50/30/20 Rule defined

Divide your after-tax income into three spending categories: 50% for needs and essentials, 30% for wants and 20% for savings and wiping out debt. You will know where every dollar goes. You worked hard for that money and this will efficiently help you not to stress when you spend. If you’ve asked yourself, “why can’t I save more?” You are reading this for a reason and you’ve grown weary of being sick and tired.


Origin of 50/30/20

It stems from book called, “All Your Worth: The Ultimate Lifetime Money Plan.” After twenty years of hard research, the conclusion is you don’t need a complex budget to keep you finances in good order.


50/30/20 How to

Needs are expenses you can’t avoid-payments for all essentials that would be difficult to live without. 50% of your after-tax income should cover most necessary costs.


The Needs:

Rent

Electricity and gas bill

Transportation

Insurances

Minimum loan repayments

Groceries

For example, if your monthly after-tax income is $2000. $1000 should be allocated to your needs.


The Wants

30% covers the fun stuff so you’re not feeling deprived.

Eating out

Clothes shopping

Holidays

Gym Membership

Entertainment

Groceries and other essentials


If you find you’re spending too much on cable subscriptions, think about eliminating some. If you’re grappling on whether it’s a need or want? Ask yourself, “Can I live without this?” You’ll usually feel it in your gut.


Keeping What’s Mine

Here’s the fun part! The 50 and thirty are squared away and the 20 will help you achieve your goals of saving, paying back debt. Consistently putting aside 20% of your pay each month will help you build emergency fund, developing long-term financial plan and have the juice to fuel that down payment on your first home or dream home.

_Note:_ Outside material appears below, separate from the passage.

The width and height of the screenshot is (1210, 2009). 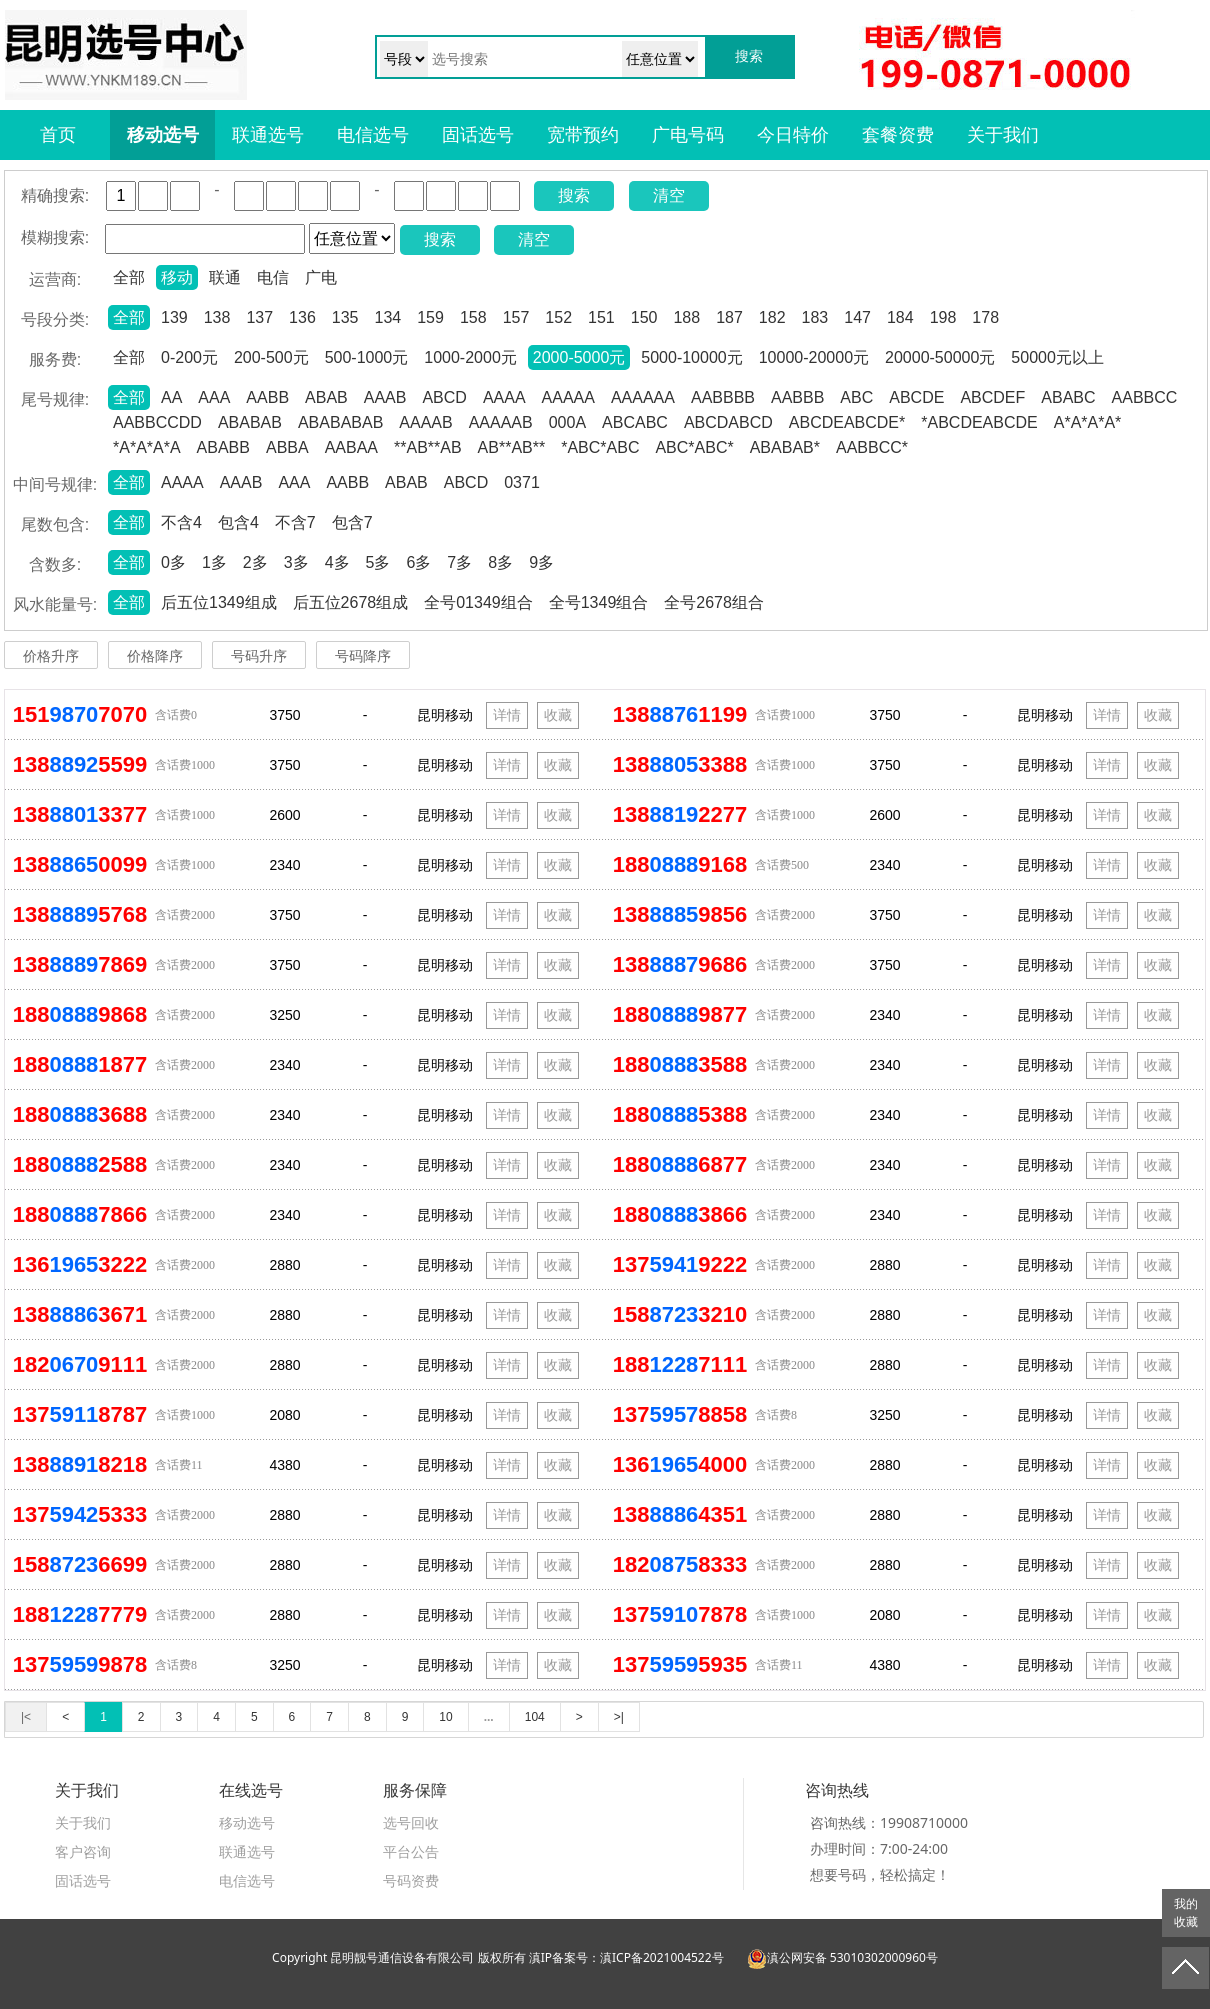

If you bring home $2000 after tax, you’ll put $400 back and within a year you’ll saved up nearly $5000. Sweet!


Apply Rinse and Repeat

Here’s how it works.

1. Calculate your after-tax income: If you are a freelancer or contract employee, your after-tax income will be what you earn each month, minus business expenses and amount you’ve set aside for taxes. (Be diligent on accounting your taxes as it is a big bite in the backside not having at the end of the year) If you’re an employee with steady paycheck on weekly or bi-weekly basis, this will be easier. Be mindful of declaring dependents as it will have an effect on your tax liability. Better to pay more now than owing in the end.


2. Categorize your spending for the last month: Utilize last month’s banking statement. Split all expenses into three categories: Needs, wants and savings. Remember a want is a luxury you can do without. This is a very important determination as it will affect the success of your plan. Your needs are non-negotiable! You worked to dang hard not to have savings in your account as well. That is your reward! Look over last month’s statement very carefully. If you’re married or have a partner, have a sit down and review the last month together. It will be eye opening on just how earnings just slipped away. Don’t fret though as you’ve now become proactive in your future success!


3. Evaluate and adjust your spending to match the 50/30/20 rule: Now you’re clued in to see how much money goes toward your needs, wants and savings each month, you can start to adjust your budget to match the 50/30/20 rule. The very best way to do this is to assess how much you want to spend on your wants every month. Create a spreadsheet using Microsoft Excel, Google Sheets or Apple numbers. They offer templates to make easy even for the novice. You can find plenty of free online 50/30/20 rule spreadsheets that are compatible with whichever program you’re using.


Remember your parents sitting at that kitchen table. Now see yourself with a solid game plan that has been proven to work. Let the past go and move forward with confidence and peace!